The United Nation Office on Drugs and Crime recently released its annual global report — it had plenty to say about every kind of cannabis market, illicit or regulated. But ultimately, it calls for more stringent scientific standards for medical cannabis and a “wait and see” approach to decriminalization in the United States and Uruguay.
The annual UNODC World Drug Report offers a statistical snapshot of the global drug market: According to the most recent one, an estimated quarter of a billion people — around 5 percent of the global adult population — used drugs at least once in 2015, and about one in 10 of those folks suffered adverse effects from that use.
Cannabis is the most widely used drug on the planet —about 183 million people used cannabis globally in 2015 and roughly 7,317 tons of pot were seized around the world that same year. People even use cannabis in prison: 16 percent of respondents reported using drugs in the past month, with cannabis being “by far” the most common substance reported.
So naturally the report had plenty to say about the results.

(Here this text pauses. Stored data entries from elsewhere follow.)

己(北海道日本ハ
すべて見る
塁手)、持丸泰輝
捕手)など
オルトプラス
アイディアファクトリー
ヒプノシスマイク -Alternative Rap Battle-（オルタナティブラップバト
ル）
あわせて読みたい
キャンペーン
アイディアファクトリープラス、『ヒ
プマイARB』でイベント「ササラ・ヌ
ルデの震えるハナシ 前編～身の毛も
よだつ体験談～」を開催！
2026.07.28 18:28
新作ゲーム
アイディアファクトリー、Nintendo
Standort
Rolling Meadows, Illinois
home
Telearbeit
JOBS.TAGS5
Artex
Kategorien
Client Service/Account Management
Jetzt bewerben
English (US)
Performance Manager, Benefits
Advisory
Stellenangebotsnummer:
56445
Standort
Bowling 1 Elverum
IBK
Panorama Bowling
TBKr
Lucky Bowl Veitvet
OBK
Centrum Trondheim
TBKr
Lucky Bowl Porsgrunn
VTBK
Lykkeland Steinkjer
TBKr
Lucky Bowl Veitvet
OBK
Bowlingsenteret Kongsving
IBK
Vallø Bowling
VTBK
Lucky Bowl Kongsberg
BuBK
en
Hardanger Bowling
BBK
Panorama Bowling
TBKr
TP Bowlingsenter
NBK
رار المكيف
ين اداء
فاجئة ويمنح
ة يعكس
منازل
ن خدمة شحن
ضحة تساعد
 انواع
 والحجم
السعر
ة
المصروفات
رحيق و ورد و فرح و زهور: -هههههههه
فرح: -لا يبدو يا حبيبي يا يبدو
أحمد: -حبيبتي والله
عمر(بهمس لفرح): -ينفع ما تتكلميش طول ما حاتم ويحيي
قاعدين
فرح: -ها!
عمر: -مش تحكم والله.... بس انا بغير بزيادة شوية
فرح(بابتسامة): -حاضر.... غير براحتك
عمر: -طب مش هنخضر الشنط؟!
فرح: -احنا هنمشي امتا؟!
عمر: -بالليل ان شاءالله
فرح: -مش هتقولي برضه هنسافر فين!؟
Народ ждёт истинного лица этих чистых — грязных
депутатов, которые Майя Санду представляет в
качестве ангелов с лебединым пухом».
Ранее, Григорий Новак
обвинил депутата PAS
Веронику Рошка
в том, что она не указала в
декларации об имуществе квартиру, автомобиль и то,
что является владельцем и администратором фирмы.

The main theme around cannabis in the report is that the international community needs to take more time to observe the emerging legal cannabis markets and their impact on society:
“It would be beneficial to the countries concerned, and to the international community in general, if jurisdictions and countries adopting new regulations were to establish systems to regularly monitor their impact across all areas of public health and criminal justice.”
UNDOC also reported on the increased cannabis use in North America since 2008 and observed that increases in cannabis use across the United States are “disproportionately associated with adults with a low socioeconomic status who are regular and heavy users of cannabis.”
One of the key findings in the section covering criminal markets is the role technological advances in communication have played in creating “relatively low-risk drug markets.”
From the report:
“The mobile communications revolution has offered new opportunities to traffickers. They no longer need personal contact with clients; instead, low-level ‘runners’ can collect cash and dealers can let the customer know where to collect their drugs using messages sent over encrypted networks.”
Cannabis markets are mentioned as some of the most flexible. Though loose networks exist in all drug markets, cannabis networks are generally more nimble and their members can communicate more rapidly, making them highly effective in delivering goods and harder to track down.
In regards to Europe, North Africa is still home to the main hash exporter in the world — Morocco — and The Netherlands and Spain known the most for production scale and quality among that list.
The intersection of drugs and terrorism is always a major talking point in the post 9/11 world but the report didn’t have too much to say on the subject when it comes to cannabis.
“Some evidence suggests that Al-Qaida in the Islamic Maghreb, which operates primarily in North and West Africa, has been involved in cannabis and cocaine trafficking,” the report said, but added the group’s overall income from drugs appears to have been rather modest
When it comes to medical cannabis, they know there are benefits to cannabinoids but particularly when it comes to buds with unknown content and dosage can be detrimental to health.
“To protect human health… the principles of safety, quality and efficacy and the rigorous scientific testing and regulatory systems that apply to established medicines [must] be applied also to cannabis-based medicines.”